Obj
From Wikipedia, the free encyclopedia
- Obj or OBJ can also refer to computer object files or the OBJ programming language.
OBJ (or .OBJ) is a geometry definition file format first developed by Wavefront Technologies for its Advanced Visualizer animation package. The file format is open and has been adopted by other 3D graphics application vendors and can be imported/exported from e-Frontier's Poser, Autodesk's Maya, Blender, Misfit Model 3D and 3D Studio Max, Hexagon, Newtek Lightwave, Art of Illusion, etc.

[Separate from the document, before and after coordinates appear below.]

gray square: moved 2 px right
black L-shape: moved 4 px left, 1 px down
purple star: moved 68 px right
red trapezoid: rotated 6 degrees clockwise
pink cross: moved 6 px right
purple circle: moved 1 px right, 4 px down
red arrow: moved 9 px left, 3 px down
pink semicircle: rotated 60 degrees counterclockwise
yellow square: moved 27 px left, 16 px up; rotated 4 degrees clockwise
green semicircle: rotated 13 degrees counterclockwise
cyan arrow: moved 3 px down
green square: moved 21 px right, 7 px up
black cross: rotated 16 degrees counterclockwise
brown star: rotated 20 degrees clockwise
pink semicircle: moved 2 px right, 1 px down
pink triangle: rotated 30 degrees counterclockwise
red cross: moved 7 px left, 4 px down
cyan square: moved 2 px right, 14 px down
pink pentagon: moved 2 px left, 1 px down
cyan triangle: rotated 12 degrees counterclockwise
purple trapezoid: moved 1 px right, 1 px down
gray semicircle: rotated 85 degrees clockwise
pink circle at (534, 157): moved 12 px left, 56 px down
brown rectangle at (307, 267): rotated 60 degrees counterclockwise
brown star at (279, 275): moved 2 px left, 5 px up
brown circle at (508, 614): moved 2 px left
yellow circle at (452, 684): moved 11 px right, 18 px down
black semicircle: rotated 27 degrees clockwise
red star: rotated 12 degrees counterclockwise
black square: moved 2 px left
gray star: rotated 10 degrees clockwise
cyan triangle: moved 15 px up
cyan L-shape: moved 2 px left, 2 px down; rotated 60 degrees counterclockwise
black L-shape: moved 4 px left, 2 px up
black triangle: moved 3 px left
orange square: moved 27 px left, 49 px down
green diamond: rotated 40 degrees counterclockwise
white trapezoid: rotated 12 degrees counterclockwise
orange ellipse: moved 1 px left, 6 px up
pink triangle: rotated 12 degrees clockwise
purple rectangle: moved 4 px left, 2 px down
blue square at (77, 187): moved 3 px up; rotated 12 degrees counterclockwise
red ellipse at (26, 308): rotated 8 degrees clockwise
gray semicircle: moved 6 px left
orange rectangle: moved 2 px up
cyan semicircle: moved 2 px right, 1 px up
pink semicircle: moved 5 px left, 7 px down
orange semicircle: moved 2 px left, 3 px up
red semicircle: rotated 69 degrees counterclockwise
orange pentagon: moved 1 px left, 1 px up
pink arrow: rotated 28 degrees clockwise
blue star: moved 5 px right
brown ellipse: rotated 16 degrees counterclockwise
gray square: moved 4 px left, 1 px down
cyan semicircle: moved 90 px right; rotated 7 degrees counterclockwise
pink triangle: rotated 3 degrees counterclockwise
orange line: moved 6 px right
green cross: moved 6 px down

For the most part it is a universally accepted format.
The OBJ file format is a simple data-format that represents 3D geometry alone - namely, the position of each vertex, the texture coordinate associated with a vertex, the normal at each vertex, and the faces that make each polygon.
A typical OBJ file looks like this:
# this is a comment
# Here is the first vertex, with (x,y,z) coordinates.
v 0.123 0.234 0.345
v ...
...
#Texture coordinates
vt ...
...
#Normals in (x,y,z) form; normals may not be unit.
vn ...
..
#Each face is given by a set of indices to the vertex/texture/normal coordinate array that precedes this.
#Hence f 1/1/1 2/2/2 3/3/3 is a triangle having texture coordinates and normals for those 3 vertices,
#and having the vertex 1 from the "v" list, texture coordinate 1 from the "vt" list, and the normal 1 from the "vn" list
f v0/vt0/vn0 v1/vt1/vn1 ...
f ...
...
# when there are named polygon groups or materials groups the following tags appear in the face section,
g [group name]
usemtl [material name]
# the latter matches the named material definitions in the external .mtl file.
# each tag applies to all faces following, until another tag of the same type appears.
...
...
An OBJ file also supports smoothing parameters to allow for curved objects, and also the possibility to name groups of polygons. It also supports materials by referring to an external MTL material file.